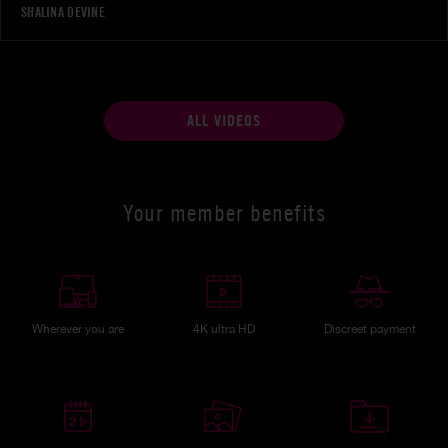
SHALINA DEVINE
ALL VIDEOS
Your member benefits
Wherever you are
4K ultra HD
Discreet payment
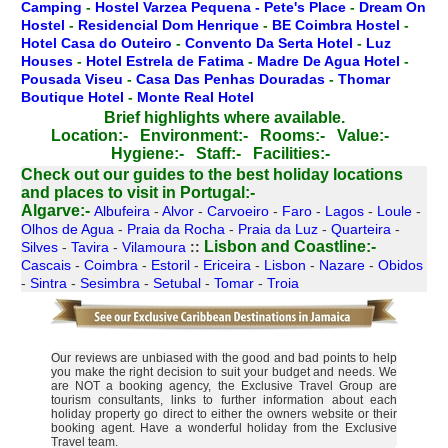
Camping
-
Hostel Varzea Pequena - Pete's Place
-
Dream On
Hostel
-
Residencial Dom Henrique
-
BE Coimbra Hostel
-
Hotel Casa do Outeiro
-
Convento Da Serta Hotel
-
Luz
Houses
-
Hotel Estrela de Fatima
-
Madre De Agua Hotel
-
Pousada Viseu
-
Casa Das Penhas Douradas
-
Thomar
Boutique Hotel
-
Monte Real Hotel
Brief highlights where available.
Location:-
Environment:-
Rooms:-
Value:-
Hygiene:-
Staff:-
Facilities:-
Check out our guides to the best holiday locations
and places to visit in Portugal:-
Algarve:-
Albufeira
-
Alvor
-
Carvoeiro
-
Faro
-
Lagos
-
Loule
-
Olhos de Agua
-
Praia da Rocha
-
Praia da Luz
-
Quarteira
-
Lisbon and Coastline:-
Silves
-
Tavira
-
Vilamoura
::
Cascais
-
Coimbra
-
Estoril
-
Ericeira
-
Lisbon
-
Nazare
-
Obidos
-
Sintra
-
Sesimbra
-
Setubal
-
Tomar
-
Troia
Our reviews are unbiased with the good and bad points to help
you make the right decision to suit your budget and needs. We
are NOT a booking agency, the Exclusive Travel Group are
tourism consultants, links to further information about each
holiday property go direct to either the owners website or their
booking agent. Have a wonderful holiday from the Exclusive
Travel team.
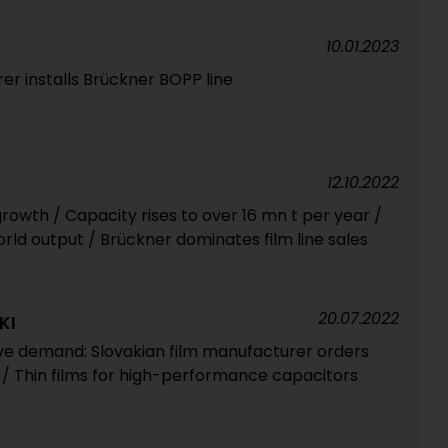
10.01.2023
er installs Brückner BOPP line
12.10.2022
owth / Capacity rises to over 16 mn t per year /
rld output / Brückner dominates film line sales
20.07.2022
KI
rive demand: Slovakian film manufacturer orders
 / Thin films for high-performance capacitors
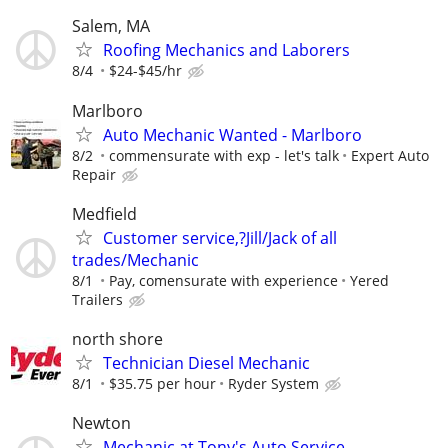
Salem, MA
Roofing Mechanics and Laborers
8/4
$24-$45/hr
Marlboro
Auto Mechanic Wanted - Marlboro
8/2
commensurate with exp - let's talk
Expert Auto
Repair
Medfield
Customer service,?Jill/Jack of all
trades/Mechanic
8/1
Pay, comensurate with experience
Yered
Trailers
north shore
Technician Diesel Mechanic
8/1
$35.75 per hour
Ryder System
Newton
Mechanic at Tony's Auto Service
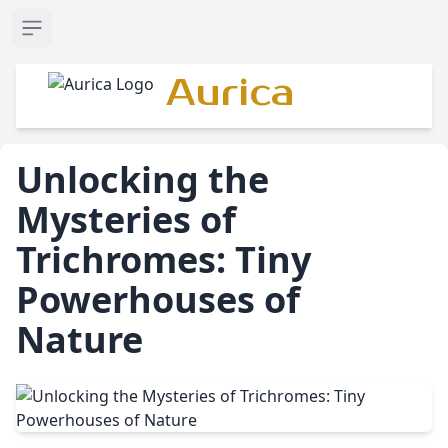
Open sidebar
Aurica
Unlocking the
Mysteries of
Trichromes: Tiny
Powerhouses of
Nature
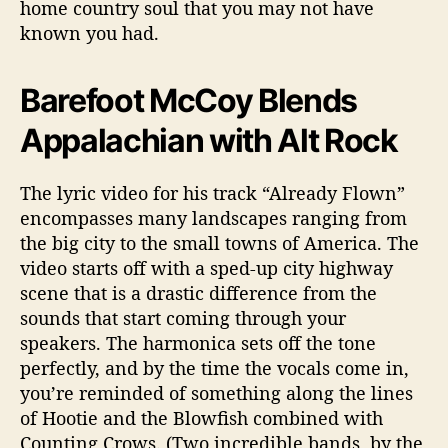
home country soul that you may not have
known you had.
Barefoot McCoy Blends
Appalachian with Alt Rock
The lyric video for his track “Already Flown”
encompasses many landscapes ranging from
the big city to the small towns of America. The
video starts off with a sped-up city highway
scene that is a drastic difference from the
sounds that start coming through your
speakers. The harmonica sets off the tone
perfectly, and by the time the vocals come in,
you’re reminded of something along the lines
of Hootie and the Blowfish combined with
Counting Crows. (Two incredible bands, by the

##########

PROBLEM STATEMENT
In the material above, find each line that contains the word "from", and select it.

EXERCISE RESULT
booking agent. Have a wonderful holiday from the Exclusive
encompasses many landscapes ranging from
scene that is a drastic difference from the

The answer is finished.